Dix sondes frappées par un tsunami solaire

En octobre 2014, une violente éjection de matière par notre étoile a balayé tout le système solaire. Une dizaine de sondes ont pu ressentir son passage, trois autres l'observant à distance. Une étude publiée le 14 août décrypte le phénomène.

Le Soleil connaît régulièrement des sautes d'humeur baptisées « éjection de masse coronale ». Lors de ces CME, toujours spectaculaires, des particules de la couronne solaire sont propulsées à grande vitesse dans l'espace interplanétaire, sous forme de nuages magnétisés. Ces particules, lorsqu'elles frappent la Terre, peuvent provoquer des orages magnétiques et des aurores polaires. Mais elles voyagent bien plus loin.

 

 

Une vague lancée sur plusieurs milliards de kilomètres

Le 19 octobre 2014, les sondes Mars Express, Maven et Mars Odyssey s'apprêtaient à étudier le passage de la comète Siding Spring près de Mars lorsqu'elles ont enregistré une perturbation de l'atmosphère martienne. Une recherche dans les données des sondes solaires a rapidement montré que, cinq jours plus tôt, Stereo-A, Proba-2, Soho et SDO avaient été témoins d'une puissante éruption de masse coronale par notre étoile, qui venait donc d'atteindre Mars.

Cette éruption a balayé un angle de 116° et ses effets se sont faits ressentir sur des milliards de kilomètres. Dans un article publié le 14 août par le Journal of Geophysical Reseach : Space Physics, le français Olivier Witasse et ses collègues montrent qu'au delà des sondes solaires et de celles en orbite martienne, le rover Curiosity sur Mars, mais aussi les sondes Venus Express, Rosetta qui venait de rejoindre la comète Churyumov-Gerasimenko, Cassini autour de Saturne, New Horizons à 4,7 milliards de kilomètres et peut-être même Voyager-2 trois fois et demie plus loin ont tous observé une manifestation du passage de cette CME.

L'éjection de masse coronale du 14 octobre 2014 vue par différentes sondes solaires à différentes longueurs d'onde.
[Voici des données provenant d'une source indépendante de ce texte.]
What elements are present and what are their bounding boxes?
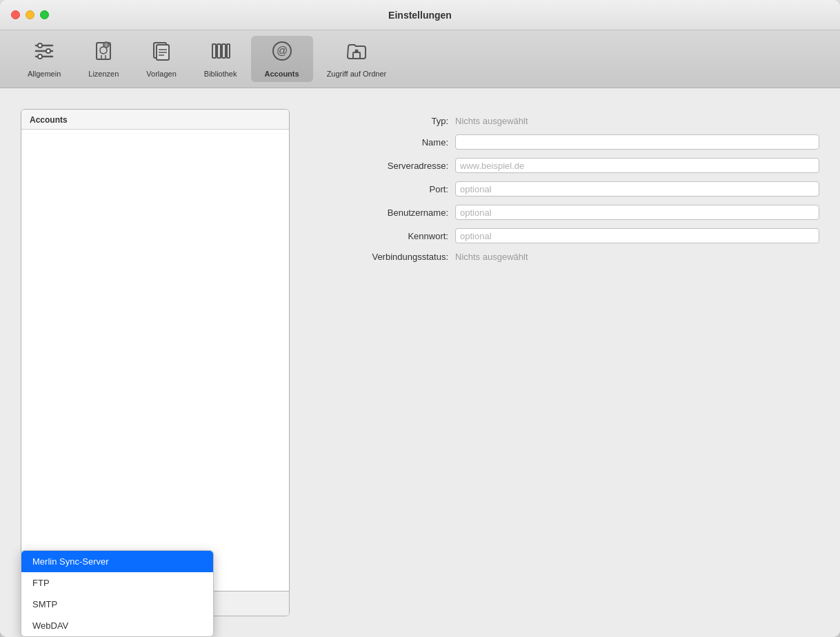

Crédit : ESA/NASA

 

1000 km par seconde

Les sondes solaires ont directement vu l'éjection de masse coronale se déployer, à une vitesse estimée de 1000 km/s. Les autres ont systématiquement enregistré un renforcement du champ magnétique et une augmentation du vent solaire. Les instruments scientifiques de Venus Express n'étaient pas activés, cependant la sonde a aussi observé indirectement le nuage magnétisé : à l'instant de son passage, ses senseurs stellaires – qui lui servent à s'orienter par rapport aux étoiles – ont été saturés de radiation.

Curiosity, Mars Odyssey, Rosetta et Cassini ont observé pour leur part une chute brutale de la quantité de rayons cosmiques. Due à l'effet bouclier joué par la CME contre ces particules en provenance de la Galaxie, elle a duré 35 h au niveau de Mars (pour une chute de 20%), et 60 h au niveau de Saturne (chute de 17%). Ces modifications témoignent du ralentissement et de l'élargissement de la bouffée solaire au fil du temps. Sa vitesse au voisinage de Saturne n'était plus que de 500 km/s, et les mesures suggèrent qu'elle a atteint Voyager-2 17 mois plus tard.

 

 

Une éjection de masse coronale avait déjà été observée par plusieurs sondes spatiales auparavant. Mais jamais avec autant d'ampleur, et si loin. Ces mesures in situ doivent permettre de mieux comprendre la propagation d'une CME dans le système solaire.